After winning the battle outside of the courtroom, Bryant was appointed to work on the Planning and Zoning Commission in her community of Creve Coeur, Missouri. She served on the commission for four years and then saw the prospect for additional change in the way land-use issues were communicated and managed at the municipal level. In 2001, she ran for city council for Creve Coeur.
“The incumbent told me I would lose flat-out, and I told him that he was probably right but I had to try,” Bryant says. Her main goal in running for city council was to share her experiences with others and show the public that there was much more to be done. So she took on the sitting council member and won the seat.
A self-described “accidental elected official,” Bryant worked – with guidance from local land-use attorney Stephen Kling Jr., BS ’76 – to educate citizens about their property rights and well-established, but poorly understood, protections granted by state law. True to her journalistic roots, communicating issues to voters was Bryant’s main concern. She felt it was critically important not to sweep issues under the rug, but instead explain problems in full, which in turn promoted greater transparency and accountability.

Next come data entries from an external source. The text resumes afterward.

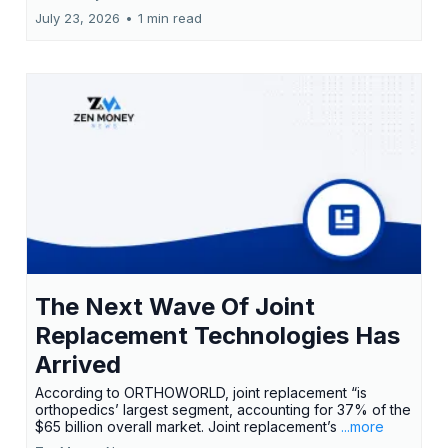
July 23, 2026
•
1 min read
The Next Wave Of Joint
Replacement Technologies Has
Arrived
According to ORTHOWORLD, joint replacement “is
orthopedics’ largest segment, accounting for 37% of the
$65 billion overall market. Joint replacement’s
...more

One of Bryant’s chief mentors in the journalism school, Professor Paul Fisher, taught her valuable lessons that she carried into her public service career. Fisher, who served as the director of the Freedom of Information Center for 31 years, instilled in her the importance of making a point by basing it on fact, documentation and a sense of fairness. The lesson stuck with Bryant and she tried to embody this ideal while working in the public sphere.
In 2006, the Creve Coeur-Olivette Chamber of Commerce named her Legislator of the Year for her work against eminent domain abuse in the community. She served on the city council for five consecutive terms, totaling 10 years, and was termed-out in 2011.

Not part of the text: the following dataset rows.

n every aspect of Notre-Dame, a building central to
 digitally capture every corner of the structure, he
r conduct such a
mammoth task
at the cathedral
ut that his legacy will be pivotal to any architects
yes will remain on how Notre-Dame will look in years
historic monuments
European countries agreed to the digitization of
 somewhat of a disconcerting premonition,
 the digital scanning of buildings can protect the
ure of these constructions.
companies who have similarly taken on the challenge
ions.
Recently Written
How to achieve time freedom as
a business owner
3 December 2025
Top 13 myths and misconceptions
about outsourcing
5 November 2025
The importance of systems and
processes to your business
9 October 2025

Riding Along with Enterprise Holdings
In 2005 – while still an active member of the city council – Bryant took on a new professional challenge at St. Louis-based Enterprise Rent-A-Car. She was attracted to the car rental company for its focus on customer service and local transportation.
In her more than 10 years with Enterprise, she has found the company atmosphere refreshing and authentic. “We work for a family-owned-and-operated company. Transparency is a real priority here, and it makes my job that much better,” she says. The family background not only provides a friendly culture, but also a competitive edge since the company can easily make strategic decisions for the long term, knowing that the financial benefits may not come for years or even decades.

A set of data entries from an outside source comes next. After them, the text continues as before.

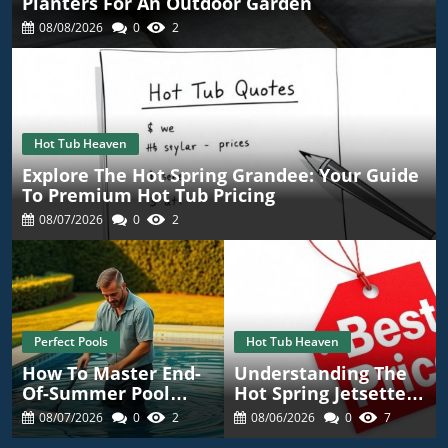
Planters For An Outdoor Garden
08/08/2026
0
2
Hot Tub Heaven
Explore The Hot Spring Grandee: Your Guide
To Premium Hot Tub Pricing
08/07/2026
0
2
Perfect Pools
Hot Tub Heaven
How To Master End-
Understanding The
Of-Summer Pool
Hot Spring Jetsetter
Maintenance For A
Price: Your Guide To
08/07/2026
0
2
08/06/2026
0
7
Worry-Free Season
Competitive Quotes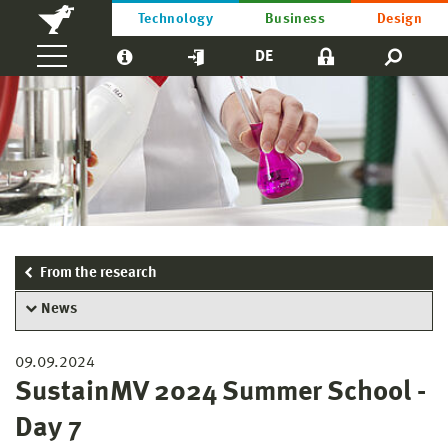
Technology
Business
Design
DE
From the research
News
09.09.2024
SustainMV 2024 Summer School -
Day 7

Bryant’s work in public relations means her days are filled with media requests and a constant writing process on many projects. Because of her education, she has a better understanding of how and why professional journalists put together a news story. Like them, she was trained to work with words and find the truth. She intuitively knows why transparency is vitally important. And she credits this journalistic training from the University of Missouri for making her better in her corporate communications role.
“Going to journalism school, you may or may not become a journalist, but you end up with a sharpened mind and a skill-set that makes you a more productive and empathetic member of society,” she says. “It is just something you take with you no matter where you go.”
Theresa Gaul is a junior strategic communication student who will graduate in May 2017. After ruling out law school, Gaul found her passion in public relations during an internship with Mizzou Athletics. She hails from Kansas City, Missouri, and hopes to return to the area after graduation to work in public relations.